TASK REQUIREMENTS —
Each line of the data must be given back verbatim, with pictures removed.

PROVIDED DATA —
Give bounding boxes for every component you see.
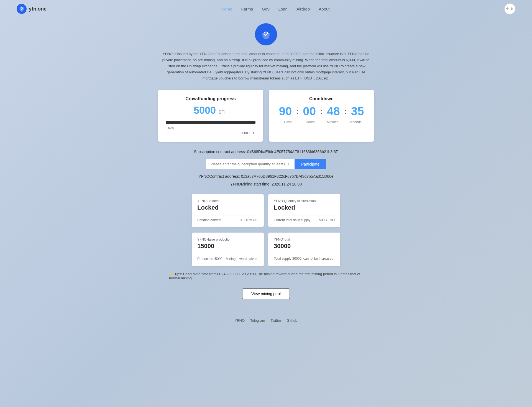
logo[interactable]: yfn.one (17, 4, 47, 14)
halve-detail-text: Production15000，Mining reward halved (197, 257, 257, 261)
label-hours: Hours (302, 120, 319, 124)
balance-detail-label: Pending harvest (197, 218, 221, 222)
participate-button[interactable]: Participate (295, 159, 326, 169)
yfno-contract: YFNOContract address: 0x3a87A705D8961F32… (133, 174, 399, 179)
logo-text: yfn.one (29, 6, 47, 12)
nav-airdrop[interactable]: Airdrop (296, 7, 310, 11)
crowdfunding-title: Crowdfunding progress (166, 96, 255, 101)
subscription-contract: Subscription contract address: 0xB68DbaE… (133, 150, 399, 154)
yfno-contract-label: YFNOContract address: (198, 174, 240, 179)
total-label: YFNOTotal (274, 238, 335, 241)
total-detail: Total supply 30000, cannot be increased (274, 257, 335, 261)
balance-detail-value: 0.000 YFNO (240, 218, 258, 222)
halve-detail: Production15000，Mining reward halved (197, 257, 258, 261)
hero-description: YFNO is issued by the YFN.One Foundation… (162, 51, 370, 81)
subscription-contract-address: 0xB68DbaE6de4E057754AF811683fd6366b21b3f… (247, 150, 338, 154)
yfno-contract-address: 0x3a87A705D8961F322cF6767BAf3d7b5Aa315D6… (241, 174, 334, 179)
footer-links: YFNO Telegram Twitter Github (133, 318, 399, 331)
crowdfunding-card: Crowdfunding progress 5000 ETH 0.02% 0 5… (158, 90, 263, 142)
nav-links: Home Farms Gov Loan Airdrop About (221, 7, 330, 11)
nav-about[interactable]: About (319, 7, 329, 11)
tips-content: Tips: Head mine time from11.24 20:00-11.… (169, 272, 360, 280)
main-content: YFNO is issued by the YFN.One Foundation… (127, 18, 405, 336)
crowdfunding-amount: 5000 ETH (166, 105, 255, 116)
label-minutes: Minutes (324, 120, 341, 124)
nav-gov[interactable]: Gov (262, 7, 270, 11)
progress-bar-fill (166, 121, 167, 124)
progress-percent: 0.02% (166, 126, 255, 130)
label-days: Days (280, 120, 296, 124)
circulation-detail-value: 500 YFNO (319, 218, 335, 222)
progress-label-left: 0 (166, 131, 168, 135)
footer-yfno[interactable]: YFNO (235, 318, 245, 323)
navbar: yfn.one Home Farms Gov Loan Airdrop Abou… (0, 0, 532, 18)
info-cards-row-1: YFNO Balance Locked Pending harvest 0.00… (133, 194, 399, 227)
halve-card: YFNOHalve production 15000 Production150… (192, 233, 264, 266)
circulation-value: Locked (274, 204, 335, 211)
view-pool-button[interactable]: View mining pool (242, 288, 290, 299)
view-pool-wrapper: View mining pool (133, 288, 399, 310)
countdown-sep-1: : (296, 106, 299, 117)
mining-start-time: YFNOMining start time: 2020.11.24 20:00 (133, 182, 399, 186)
countdown-sep-3: : (344, 106, 347, 117)
circulation-detail: Current total daily supply 500 YFNO (274, 218, 335, 222)
countdown-grid: 90 : 00 : 48 : 35 (277, 105, 366, 118)
countdown-sep-2: : (320, 106, 323, 117)
logo-icon (17, 4, 27, 14)
tips-icon: ⚡ (169, 272, 173, 276)
total-card: YFNOTotal 30000 Total supply 30000, cann… (268, 233, 340, 266)
language-button[interactable]: 中 文 (504, 3, 515, 14)
total-detail-text: Total supply 30000, cannot be increased (274, 257, 333, 261)
progress-label-right: 5000 ETH (241, 131, 255, 135)
progress-labels: 0 5000 ETH (166, 131, 255, 135)
countdown-labels: Days Hours Minutes Seconds (277, 120, 366, 124)
countdown-days: 90 (277, 105, 294, 118)
hero-logo-icon (255, 23, 277, 45)
halve-label: YFNOHalve production (197, 238, 258, 241)
nav-farms[interactable]: Farms (241, 7, 253, 11)
subscription-input[interactable] (206, 159, 295, 169)
balance-card: YFNO Balance Locked Pending harvest 0.00… (192, 194, 264, 227)
footer-telegram[interactable]: Telegram (250, 318, 265, 323)
balance-label: YFNO Balance (197, 199, 258, 203)
countdown-card: Countdown 90 : 00 : 48 : 35 Days Hours M… (269, 90, 374, 142)
subscription-contract-label: Subscription contract address: (194, 150, 246, 154)
tips-text: ⚡ Tips: Head mine time from11.24 20:00-1… (169, 272, 363, 280)
nav-loan[interactable]: Loan (278, 7, 288, 11)
countdown-title: Countdown (277, 96, 366, 101)
cards-row: Crowdfunding progress 5000 ETH 0.02% 0 5… (133, 90, 399, 142)
total-value: 30000 (274, 243, 335, 250)
countdown-seconds: 35 (349, 105, 366, 118)
circulation-label: YFNO Quantity in circulation (274, 199, 335, 203)
countdown-hours: 00 (301, 105, 318, 118)
circulation-detail-label: Current total daily supply (274, 218, 310, 222)
halve-value: 15000 (197, 243, 258, 250)
label-seconds: Seconds (347, 120, 364, 124)
progress-bar-container (166, 121, 255, 124)
balance-detail: Pending harvest 0.000 YFNO (197, 218, 258, 222)
nav-home[interactable]: Home (221, 7, 232, 11)
subscription-row: Participate (133, 159, 399, 169)
footer-twitter[interactable]: Twitter (270, 318, 281, 323)
balance-value: Locked (197, 204, 258, 211)
countdown-minutes: 48 (325, 105, 342, 118)
footer-github[interactable]: Github (287, 318, 297, 323)
circulation-card: YFNO Quantity in circulation Locked Curr… (268, 194, 340, 227)
info-cards-row-2: YFNOHalve production 15000 Production150… (133, 233, 399, 266)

RESPONSE TO THE EXERCISE —
Give bounding boxes for every component you see.
logo[interactable]: yfn.one (17, 4, 47, 14)
halve-detail-text: Production15000，Mining reward halved (197, 257, 257, 261)
label-hours: Hours (302, 120, 319, 124)
balance-detail-label: Pending harvest (197, 218, 221, 222)
participate-button[interactable]: Participate (295, 159, 326, 169)
yfno-contract: YFNOContract address: 0x3a87A705D8961F32… (133, 174, 399, 179)
logo-text: yfn.one (29, 6, 47, 12)
nav-airdrop[interactable]: Airdrop (296, 7, 310, 11)
crowdfunding-title: Crowdfunding progress (166, 96, 255, 101)
subscription-contract: Subscription contract address: 0xB68DbaE… (133, 150, 399, 154)
yfno-contract-label: YFNOContract address: (198, 174, 240, 179)
total-label: YFNOTotal (274, 238, 335, 241)
total-detail: Total supply 30000, cannot be increased (274, 257, 335, 261)
balance-detail-value: 0.000 YFNO (240, 218, 258, 222)
halve-detail: Production15000，Mining reward halved (197, 257, 258, 261)
hero-description: YFNO is issued by the YFN.One Foundation… (162, 51, 370, 81)
subscription-contract-address: 0xB68DbaE6de4E057754AF811683fd6366b21b3f… (247, 150, 338, 154)
yfno-contract-address: 0x3a87A705D8961F322cF6767BAf3d7b5Aa315D6… (241, 174, 334, 179)
footer-links: YFNO Telegram Twitter Github (133, 318, 399, 331)
crowdfunding-card: Crowdfunding progress 5000 ETH 0.02% 0 5… (158, 90, 263, 142)
nav-links: Home Farms Gov Loan Airdrop About (221, 7, 330, 11)
nav-about[interactable]: About (319, 7, 329, 11)
tips-content: Tips: Head mine time from11.24 20:00-11.… (169, 272, 360, 280)
main-content: YFNO is issued by the YFN.One Foundation… (127, 18, 405, 336)
crowdfunding-amount: 5000 ETH (166, 105, 255, 116)
label-minutes: Minutes (324, 120, 341, 124)
nav-gov[interactable]: Gov (262, 7, 270, 11)
progress-bar-fill (166, 121, 167, 124)
progress-percent: 0.02% (166, 126, 255, 130)
label-days: Days (280, 120, 296, 124)
circulation-detail-value: 500 YFNO (319, 218, 335, 222)
progress-label-left: 0 (166, 131, 168, 135)
footer-yfno[interactable]: YFNO (235, 318, 245, 323)
navbar: yfn.one Home Farms Gov Loan Airdrop Abou… (0, 0, 532, 18)
info-cards-row-1: YFNO Balance Locked Pending harvest 0.00… (133, 194, 399, 227)
halve-card: YFNOHalve production 15000 Production150… (192, 233, 264, 266)
circulation-value: Locked (274, 204, 335, 211)
view-pool-button[interactable]: View mining pool (242, 288, 290, 299)
view-pool-wrapper: View mining pool (133, 288, 399, 310)
countdown-sep-1: : (296, 106, 299, 117)
mining-start-time: YFNOMining start time: 2020.11.24 20:00 (133, 182, 399, 186)
countdown-sep-3: : (344, 106, 347, 117)
circulation-detail: Current total daily supply 500 YFNO (274, 218, 335, 222)
countdown-grid: 90 : 00 : 48 : 35 (277, 105, 366, 118)
countdown-sep-2: : (320, 106, 323, 117)
logo-icon (17, 4, 27, 14)
tips-icon: ⚡ (169, 272, 173, 276)
total-card: YFNOTotal 30000 Total supply 30000, cann… (268, 233, 340, 266)
language-button[interactable]: 中 文 (504, 3, 515, 14)
total-detail-text: Total supply 30000, cannot be increased (274, 257, 333, 261)
progress-label-right: 5000 ETH (241, 131, 255, 135)
progress-labels: 0 5000 ETH (166, 131, 255, 135)
countdown-labels: Days Hours Minutes Seconds (277, 120, 366, 124)
countdown-days: 90 (277, 105, 294, 118)
hero-logo-icon (255, 23, 277, 45)
halve-label: YFNOHalve production (197, 238, 258, 241)
nav-farms[interactable]: Farms (241, 7, 253, 11)
subscription-input[interactable] (206, 159, 295, 169)
balance-card: YFNO Balance Locked Pending harvest 0.00… (192, 194, 264, 227)
footer-telegram[interactable]: Telegram (250, 318, 265, 323)
balance-label: YFNO Balance (197, 199, 258, 203)
countdown-card: Countdown 90 : 00 : 48 : 35 Days Hours M… (269, 90, 374, 142)
subscription-contract-label: Subscription contract address: (194, 150, 246, 154)
tips-text: ⚡ Tips: Head mine time from11.24 20:00-1… (169, 272, 363, 280)
nav-loan[interactable]: Loan (278, 7, 288, 11)
countdown-title: Countdown (277, 96, 366, 101)
cards-row: Crowdfunding progress 5000 ETH 0.02% 0 5… (133, 90, 399, 142)
total-value: 30000 (274, 243, 335, 250)
countdown-seconds: 35 (349, 105, 366, 118)
circulation-label: YFNO Quantity in circulation (274, 199, 335, 203)
countdown-hours: 00 (301, 105, 318, 118)
circulation-detail-label: Current total daily supply (274, 218, 310, 222)
halve-value: 15000 (197, 243, 258, 250)
label-seconds: Seconds (347, 120, 364, 124)
progress-bar-container (166, 121, 255, 124)
balance-detail: Pending harvest 0.000 YFNO (197, 218, 258, 222)
nav-home[interactable]: Home (221, 7, 232, 11)
subscription-row: Participate (133, 159, 399, 169)
footer-twitter[interactable]: Twitter (270, 318, 281, 323)
balance-value: Locked (197, 204, 258, 211)
countdown-minutes: 48 (325, 105, 342, 118)
footer-github[interactable]: Github (287, 318, 297, 323)
circulation-card: YFNO Quantity in circulation Locked Curr… (268, 194, 340, 227)
info-cards-row-2: YFNOHalve production 15000 Production150… (133, 233, 399, 266)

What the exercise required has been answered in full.